常夏のマイアミはリゾート地であるだけに、いわゆるマンションとなると広々としたゴージャスなものが多い。加えてデザインに凝るものが増えてくる。「ワン・サウザンド・ミュージアム」はそのような今日的なマイアミ・スタイルの中で、群を抜いたデザイン性の高い作品ということができる。
建物はマイアミのミュージアム・パークという公園の真向かいにある。ビスケーン湾に面した広さ30エーカーの公園は、2013年にマイアミ・ダウンタウンにおける重要な公園のひとつとして開発されたものである。ここには同市の新しいアート・ミュージアムや科学ミュージアムがあり、市民にとっては特に人気のある公園となっている。
高さ約213mの超高層集合住宅タワーである「ワン・サウザンド・ミュージアム」は、62階建て延床面積約84,600㎡というかなり大きな集合住宅だ。しかし全戸数はわずかに83戸と少ない。その内訳はタウン・ハウス:4戸、ハーフ・フロア・ユニット:70戸、フル・フロア・ユニット:8戸、ペントハウス:1戸、駐車場260台。これから分かるのは、一番小さな住戸でもハーフ・フロアの広さがあり、各住戸は平均3台分の駐車スペースがあることになる。まさにマイアミならではの豪華さだ。
タワーのデザインはザハ・ハディド事務所の超高層ビルに関する研究の成果を引き継いだもので、建物全てに及ぶエンジニアリング技術で裏打ちされた、ザハ特有の流動的建築表現をまとっている。建物のコンクリート・エクソスケルトン(外骨格)は、ペリメーター部分を流体的なラインで構成し、それらが構造的市自体である縦型交差ブレースとなっている。

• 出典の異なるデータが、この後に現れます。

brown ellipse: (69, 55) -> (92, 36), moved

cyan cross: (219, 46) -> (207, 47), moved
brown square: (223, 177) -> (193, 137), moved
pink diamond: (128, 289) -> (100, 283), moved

最高階から最低階まで一つの連続したフレームで構成された建物は、上昇するに連れてベース部分から立ち上がった柱が扇形に広がりブレースとなり、コーナー部分で側面からの同じようなブレースと繋がることによって建物をひとつの堅固なチューブとし、マイアミの強い風荷重に対抗している。そのカーブした支持体がハリケーンを物ともしない強固な大ヤゴナル・ブレース(交差ブレース)を形成している。
「ワン・サウザンド・ミュージアム」はグラスファイバー強化コンクリート製の型枠を使用し、工事がタワーの上部に進むに連れて所々で残存されている。このような永久的なコンクリート型枠により、また最小のメンテナンスが可能な建築的仕上げとすることができた。

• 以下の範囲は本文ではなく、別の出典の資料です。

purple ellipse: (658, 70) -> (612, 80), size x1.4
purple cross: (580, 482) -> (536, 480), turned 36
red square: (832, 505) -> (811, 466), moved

エクソスケルトンのフレームが建物のペリメーターにあるため、タワーのインテリア・フロアはほとんどコラム・フリーとなっている。外壁に現れた巨大なブレースの曲率により、各階のフロア・プランは少しずつ異なっている。低層階ではテラスがコーナーからキャンティレバーで出ているのに対し、上層階では巨大なブレースの背後に配されている。
アメニティー施設としては、最上階にアクアティク・センター、ラウンジ、イベント・スペースがあり、ランドスケープ・デザインが施されたガーデン、テラス、プールなどはロビーや居住者用パーキングの上部に設けられている。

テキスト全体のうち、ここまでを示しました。